Ilya and Tim discussing what it takes to have a career as a data scientist.

As opportunities rise for organisations to improve their offering through data science, the demand for data scientists is growing by the hour. According to’s EMEA Economist, Mariano Mamertino, the number of AI jobs in Britain has soared by 485% since 2014.

“Data science as an industry is extremely new – there’s nobody that’s been doing this for ten years,” said Ilya. “Data science as it is today only came into being over the past three or four years.”

After graduating from Harvard, the Canadian research scientist spent a couple of years at McKinsey & Company in San Francisco before making the move over to London.   

At ASI, Ilya splits his time between being the technical lead of the data science consulting team and his own research, which ranges from modelling the semantic meaning in natural language processing through to training undirected neural network models.

“We do very little of the stuff we don’t like doing,” he admits.


Originally a fellowship programme, ASI Data Science has since branched out into a talent company of their own, providing organisations with in-depth insights and recent graduates with front-line industry experience.

I ask him what qualifications you need to get into a career as a data scientist. 

“Ironically, science degrees are far more applicable to the type of data science we work on than a degree in data science or computer science,” he replies.

“As the industry is so new, and the specifics of a career in data science are still very hazy, when interviewing fellowship students I always make a point of asking: “What makes a good data scientist?” This is always a good indicator of what they care about and are interested in doing.”
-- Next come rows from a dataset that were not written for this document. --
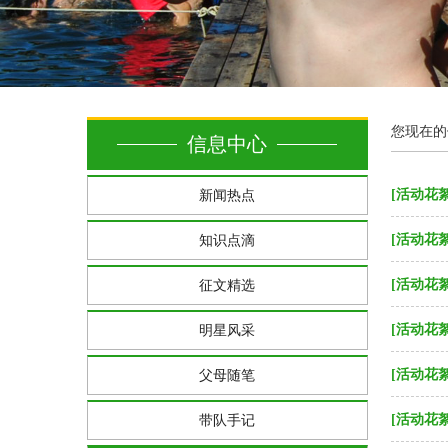
您现在的
信息中心
[活动花絮
新闻热点
[活动花絮
知识点滴
[活动花絮
征文精选
[活动花絮
明星风采
[活动花絮
父母随笔
[活动花絮
带队手记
At a time where AI experts and PHD students are being routinely courted by organisations on the same scale as Google, Facebook and Amazon, hundreds of applicants are still applying for ASI’s prestigious fellowship programme every year with the hopes of earning one of the 50 places on offer.

“To be an effective data scientist, you need the necessary technical capabilities: strong maths and statistics, a good grasp of the scientific method, decent coding skills (particularly Python, or SQL) - and some knowledge of machine learning techniques is always a plus.
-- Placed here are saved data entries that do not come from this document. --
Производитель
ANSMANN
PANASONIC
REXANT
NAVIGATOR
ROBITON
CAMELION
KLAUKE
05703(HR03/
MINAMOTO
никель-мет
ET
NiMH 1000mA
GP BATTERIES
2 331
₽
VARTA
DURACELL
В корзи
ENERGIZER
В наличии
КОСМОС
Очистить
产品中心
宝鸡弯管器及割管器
“But aside from the technical, it’s equally important for a data scientist to have outstanding soft skills. A data scientist really adds value to an organisation by communicating complex ideas in an understandable, jargon-free way and to a varied audience. And data science is almost always collaborative – so you also have to be a team player.”
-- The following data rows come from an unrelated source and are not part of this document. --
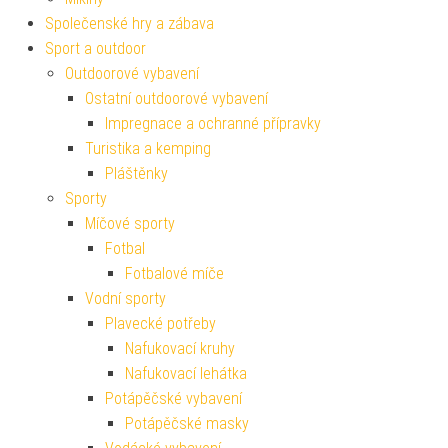
Společenské hry a zábava
Sport a outdoor
Outdoorové vybavení
Ostatní outdoorové vybavení
Impregnace a ochranné přípravky
Turistika a kemping
Pláštěnky
Sporty
Míčové sporty
Fotbal
Fotbalové míče
Vodní sporty
Plavecké potřeby
Nafukovací kruhy
Nafukovací lehátka
Potápěčské vybavení
Potápěčské masky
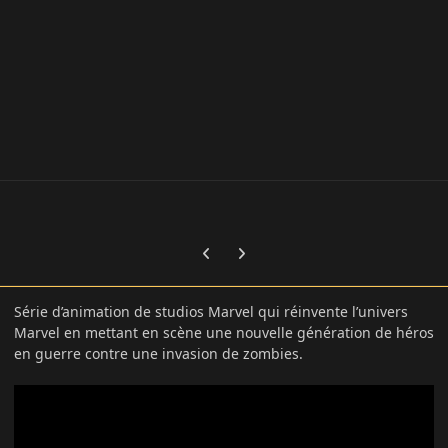
Previous carousel slide
Next carousel slide
Série d’animation de studios Marvel qui réinvente l’univers
Marvel en mettant en scène une nouvelle génération de héros
en guerre contre une invasion de zombies.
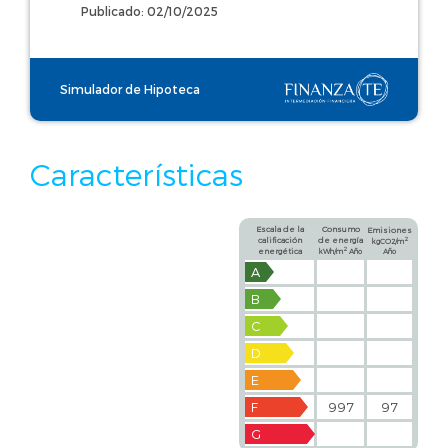
Publicado: 02/10/2025
Simulador de Hipoteca
Características
Escala de la
Consumo
Emisiones
calificación
de energía
2
kgCO2/m
2
energética
kWh/m
Año
Año
A
B
C
D
E
F
997
97
G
He continues: “And, perhaps most importantly, when you’re given a problem, you have to be able to own it. Rather than simply doing what you’ve been asked, you need to explore a range of different options and uncover all value, and test your model’s robustness. Candidates that can think with their business hat on – like an entrepreneur – will have the most impact.”

Data science has fast-become one of the most innovative, exciting and ground-breaking sectors on the jobs market, and as AI technology and machine learning become more commonplace in a business setting, so too will the demand for collaborative and agile-thinking data scientists.